The task:
Copy the records below word for word, leaving out nothing.
§
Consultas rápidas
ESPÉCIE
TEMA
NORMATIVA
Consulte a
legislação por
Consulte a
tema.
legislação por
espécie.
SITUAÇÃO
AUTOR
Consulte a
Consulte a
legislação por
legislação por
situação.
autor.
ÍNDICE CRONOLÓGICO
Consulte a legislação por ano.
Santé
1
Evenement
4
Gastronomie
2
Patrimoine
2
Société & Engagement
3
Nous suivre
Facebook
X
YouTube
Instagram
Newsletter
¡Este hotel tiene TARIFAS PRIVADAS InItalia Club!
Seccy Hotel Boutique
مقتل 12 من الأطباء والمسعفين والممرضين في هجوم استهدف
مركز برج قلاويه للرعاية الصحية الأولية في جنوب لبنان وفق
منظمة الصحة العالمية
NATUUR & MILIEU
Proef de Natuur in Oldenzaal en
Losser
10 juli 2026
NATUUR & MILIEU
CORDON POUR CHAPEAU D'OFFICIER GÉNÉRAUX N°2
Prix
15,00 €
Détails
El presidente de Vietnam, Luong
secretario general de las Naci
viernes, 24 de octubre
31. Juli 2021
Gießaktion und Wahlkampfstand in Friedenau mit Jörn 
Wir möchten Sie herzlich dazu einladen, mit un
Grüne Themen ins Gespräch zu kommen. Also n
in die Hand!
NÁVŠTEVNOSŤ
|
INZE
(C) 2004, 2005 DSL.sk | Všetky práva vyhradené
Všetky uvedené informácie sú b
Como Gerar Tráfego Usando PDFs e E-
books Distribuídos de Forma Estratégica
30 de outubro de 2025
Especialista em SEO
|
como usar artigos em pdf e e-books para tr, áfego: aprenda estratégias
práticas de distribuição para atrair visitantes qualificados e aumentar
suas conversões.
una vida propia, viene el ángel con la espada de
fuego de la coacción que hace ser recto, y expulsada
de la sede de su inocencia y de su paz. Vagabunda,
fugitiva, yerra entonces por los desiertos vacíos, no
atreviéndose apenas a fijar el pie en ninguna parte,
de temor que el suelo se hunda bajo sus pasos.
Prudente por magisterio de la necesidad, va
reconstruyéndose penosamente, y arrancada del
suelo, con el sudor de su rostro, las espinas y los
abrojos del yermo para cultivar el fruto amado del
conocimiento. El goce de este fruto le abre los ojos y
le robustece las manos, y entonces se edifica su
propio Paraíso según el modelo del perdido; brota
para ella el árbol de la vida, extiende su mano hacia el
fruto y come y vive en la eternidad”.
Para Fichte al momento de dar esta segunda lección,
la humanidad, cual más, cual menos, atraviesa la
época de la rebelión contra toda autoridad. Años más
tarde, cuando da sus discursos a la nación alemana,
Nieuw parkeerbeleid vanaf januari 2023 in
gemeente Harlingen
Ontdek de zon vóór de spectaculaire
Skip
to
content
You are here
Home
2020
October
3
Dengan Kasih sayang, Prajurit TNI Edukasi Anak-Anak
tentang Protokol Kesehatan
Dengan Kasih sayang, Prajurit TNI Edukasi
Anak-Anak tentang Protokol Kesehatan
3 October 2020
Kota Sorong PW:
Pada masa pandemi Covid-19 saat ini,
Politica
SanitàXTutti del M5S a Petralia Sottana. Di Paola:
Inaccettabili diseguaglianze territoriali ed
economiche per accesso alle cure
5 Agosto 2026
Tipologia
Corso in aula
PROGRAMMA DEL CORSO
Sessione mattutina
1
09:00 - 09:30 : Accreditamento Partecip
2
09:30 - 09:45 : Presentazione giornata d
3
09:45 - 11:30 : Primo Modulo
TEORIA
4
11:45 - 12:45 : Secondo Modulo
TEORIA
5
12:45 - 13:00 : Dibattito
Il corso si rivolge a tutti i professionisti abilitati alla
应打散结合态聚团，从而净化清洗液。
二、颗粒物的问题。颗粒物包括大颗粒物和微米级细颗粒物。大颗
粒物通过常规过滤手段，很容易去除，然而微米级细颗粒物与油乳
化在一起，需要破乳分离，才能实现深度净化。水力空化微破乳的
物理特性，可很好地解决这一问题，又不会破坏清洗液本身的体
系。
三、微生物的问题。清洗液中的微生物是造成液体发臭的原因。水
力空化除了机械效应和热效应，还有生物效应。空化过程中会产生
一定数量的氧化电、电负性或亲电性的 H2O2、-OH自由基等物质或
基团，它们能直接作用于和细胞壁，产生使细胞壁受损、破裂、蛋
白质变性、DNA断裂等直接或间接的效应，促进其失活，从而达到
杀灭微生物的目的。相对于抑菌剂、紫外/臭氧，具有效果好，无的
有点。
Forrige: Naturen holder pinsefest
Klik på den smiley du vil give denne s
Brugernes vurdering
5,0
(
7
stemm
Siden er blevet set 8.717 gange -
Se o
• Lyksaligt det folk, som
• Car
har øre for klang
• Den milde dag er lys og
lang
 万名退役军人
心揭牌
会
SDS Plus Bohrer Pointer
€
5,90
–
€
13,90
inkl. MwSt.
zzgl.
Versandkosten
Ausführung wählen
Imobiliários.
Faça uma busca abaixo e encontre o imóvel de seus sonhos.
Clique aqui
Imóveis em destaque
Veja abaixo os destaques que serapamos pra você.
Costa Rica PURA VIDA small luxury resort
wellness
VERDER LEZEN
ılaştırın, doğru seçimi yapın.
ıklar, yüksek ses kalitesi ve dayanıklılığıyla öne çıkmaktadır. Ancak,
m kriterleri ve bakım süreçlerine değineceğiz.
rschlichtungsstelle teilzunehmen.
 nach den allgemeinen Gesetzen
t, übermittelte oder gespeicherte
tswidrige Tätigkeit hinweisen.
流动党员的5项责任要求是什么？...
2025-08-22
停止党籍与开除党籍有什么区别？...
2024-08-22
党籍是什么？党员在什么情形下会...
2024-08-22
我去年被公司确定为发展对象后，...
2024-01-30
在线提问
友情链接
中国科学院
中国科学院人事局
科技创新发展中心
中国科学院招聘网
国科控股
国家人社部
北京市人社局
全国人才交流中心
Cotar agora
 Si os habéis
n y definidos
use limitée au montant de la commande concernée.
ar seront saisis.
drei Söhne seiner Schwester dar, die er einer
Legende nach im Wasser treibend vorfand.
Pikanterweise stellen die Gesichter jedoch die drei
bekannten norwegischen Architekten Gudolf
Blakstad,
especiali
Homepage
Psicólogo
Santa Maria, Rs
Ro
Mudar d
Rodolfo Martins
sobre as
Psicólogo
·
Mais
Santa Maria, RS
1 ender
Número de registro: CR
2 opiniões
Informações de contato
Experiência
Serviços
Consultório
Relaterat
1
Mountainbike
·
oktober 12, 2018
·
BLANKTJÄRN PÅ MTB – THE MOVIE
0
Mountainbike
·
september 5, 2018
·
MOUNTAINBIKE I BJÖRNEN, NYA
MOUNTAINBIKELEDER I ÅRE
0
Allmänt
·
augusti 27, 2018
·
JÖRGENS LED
§
Exercise response:
Consultas rápidas
ESPÉCIE
TEMA
NORMATIVA
Consulte a
legislação por
Consulte a
tema.
legislação por
espécie.
SITUAÇÃO
AUTOR
Consulte a
Consulte a
legislação por
legislação por
situação.
autor.
ÍNDICE CRONOLÓGICO
Consulte a legislação por ano.
Santé
1
Evenement
4
Gastronomie
2
Patrimoine
2
Société & Engagement
3
Nous suivre
Facebook
X
YouTube
Instagram
Newsletter
¡Este hotel tiene TARIFAS PRIVADAS InItalia Club!
Seccy Hotel Boutique
مقتل 12 من الأطباء والمسعفين والممرضين في هجوم استهدف
مركز برج قلاويه للرعاية الصحية الأولية في جنوب لبنان وفق
منظمة الصحة العالمية
NATUUR & MILIEU
Proef de Natuur in Oldenzaal en
Losser
10 juli 2026
NATUUR & MILIEU
CORDON POUR CHAPEAU D'OFFICIER GÉNÉRAUX N°2
Prix
15,00 €
Détails
El presidente de Vietnam, Luong
secretario general de las Naci
viernes, 24 de octubre
31. Juli 2021
Gießaktion und Wahlkampfstand in Friedenau mit Jörn 
Wir möchten Sie herzlich dazu einladen, mit un
Grüne Themen ins Gespräch zu kommen. Also n
in die Hand!
NÁVŠTEVNOSŤ
|
INZE
(C) 2004, 2005 DSL.sk | Všetky práva vyhradené
Všetky uvedené informácie sú b
Como Gerar Tráfego Usando PDFs e E-
books Distribuídos de Forma Estratégica
30 de outubro de 2025
Especialista em SEO
|
como usar artigos em pdf e e-books para tr, áfego: aprenda estratégias
práticas de distribuição para atrair visitantes qualificados e aumentar
suas conversões.
una vida propia, viene el ángel con la espada de
fuego de la coacción que hace ser recto, y expulsada
de la sede de su inocencia y de su paz. Vagabunda,
fugitiva, yerra entonces por los desiertos vacíos, no
atreviéndose apenas a fijar el pie en ninguna parte,
de temor que el suelo se hunda bajo sus pasos.
Prudente por magisterio de la necesidad, va
reconstruyéndose penosamente, y arrancada del
suelo, con el sudor de su rostro, las espinas y los
abrojos del yermo para cultivar el fruto amado del
conocimiento. El goce de este fruto le abre los ojos y
le robustece las manos, y entonces se edifica su
propio Paraíso según el modelo del perdido; brota
para ella el árbol de la vida, extiende su mano hacia el
fruto y come y vive en la eternidad”.
Para Fichte al momento de dar esta segunda lección,
la humanidad, cual más, cual menos, atraviesa la
época de la rebelión contra toda autoridad. Años más
tarde, cuando da sus discursos a la nación alemana,
Nieuw parkeerbeleid vanaf januari 2023 in
gemeente Harlingen
Ontdek de zon vóór de spectaculaire
Skip
to
content
You are here
Home
2020
October
3
Dengan Kasih sayang, Prajurit TNI Edukasi Anak-Anak
tentang Protokol Kesehatan
Dengan Kasih sayang, Prajurit TNI Edukasi
Anak-Anak tentang Protokol Kesehatan
3 October 2020
Kota Sorong PW:
Pada masa pandemi Covid-19 saat ini,
Politica
SanitàXTutti del M5S a Petralia Sottana. Di Paola:
Inaccettabili diseguaglianze territoriali ed
economiche per accesso alle cure
5 Agosto 2026
Tipologia
Corso in aula
PROGRAMMA DEL CORSO
Sessione mattutina
1
09:00 - 09:30 : Accreditamento Partecip
2
09:30 - 09:45 : Presentazione giornata d
3
09:45 - 11:30 : Primo Modulo
TEORIA
4
11:45 - 12:45 : Secondo Modulo
TEORIA
5
12:45 - 13:00 : Dibattito
Il corso si rivolge a tutti i professionisti abilitati alla
应打散结合态聚团，从而净化清洗液。
二、颗粒物的问题。颗粒物包括大颗粒物和微米级细颗粒物。大颗
粒物通过常规过滤手段，很容易去除，然而微米级细颗粒物与油乳
化在一起，需要破乳分离，才能实现深度净化。水力空化微破乳的
物理特性，可很好地解决这一问题，又不会破坏清洗液本身的体
系。
三、微生物的问题。清洗液中的微生物是造成液体发臭的原因。水
力空化除了机械效应和热效应，还有生物效应。空化过程中会产生
一定数量的氧化电、电负性或亲电性的 H2O2、-OH自由基等物质或
基团，它们能直接作用于和细胞壁，产生使细胞壁受损、破裂、蛋
白质变性、DNA断裂等直接或间接的效应，促进其失活，从而达到
杀灭微生物的目的。相对于抑菌剂、紫外/臭氧，具有效果好，无的
有点。
Forrige: Naturen holder pinsefest
Klik på den smiley du vil give denne s
Brugernes vurdering
5,0
(
7
stemm
Siden er blevet set 8.717 gange -
Se o
• Lyksaligt det folk, som
• Car
har øre for klang
• Den milde dag er lys og
lang
 万名退役军人
心揭牌
会
SDS Plus Bohrer Pointer
€
5,90
–
€
13,90
inkl. MwSt.
zzgl.
Versandkosten
Ausführung wählen
Imobiliários.
Faça uma busca abaixo e encontre o imóvel de seus sonhos.
Clique aqui
Imóveis em destaque
Veja abaixo os destaques que serapamos pra você.
Costa Rica PURA VIDA small luxury resort
wellness
VERDER LEZEN
ılaştırın, doğru seçimi yapın.
ıklar, yüksek ses kalitesi ve dayanıklılığıyla öne çıkmaktadır. Ancak,
m kriterleri ve bakım süreçlerine değineceğiz.
rschlichtungsstelle teilzunehmen.
 nach den allgemeinen Gesetzen
t, übermittelte oder gespeicherte
tswidrige Tätigkeit hinweisen.
流动党员的5项责任要求是什么？...
2025-08-22
停止党籍与开除党籍有什么区别？...
2024-08-22
党籍是什么？党员在什么情形下会...
2024-08-22
我去年被公司确定为发展对象后，...
2024-01-30
在线提问
友情链接
中国科学院
中国科学院人事局
科技创新发展中心
中国科学院招聘网
国科控股
国家人社部
北京市人社局
全国人才交流中心
Cotar agora
 Si os habéis
n y definidos
use limitée au montant de la commande concernée.
ar seront saisis.
drei Söhne seiner Schwester dar, die er einer
Legende nach im Wasser treibend vorfand.
Pikanterweise stellen die Gesichter jedoch die drei
bekannten norwegischen Architekten Gudolf
Blakstad,
especiali
Homepage
Psicólogo
Santa Maria, Rs
Ro
Mudar d
Rodolfo Martins
sobre as
Psicólogo
·
Mais
Santa Maria, RS
1 ender
Número de registro: CR
2 opiniões
Informações de contato
Experiência
Serviços
Consultório
Relaterat
1
Mountainbike
·
oktober 12, 2018
·
BLANKTJÄRN PÅ MTB – THE MOVIE
0
Mountainbike
·
september 5, 2018
·
MOUNTAINBIKE I BJÖRNEN, NYA
MOUNTAINBIKELEDER I ÅRE
0
Allmänt
·
augusti 27, 2018
·
JÖRGENS LED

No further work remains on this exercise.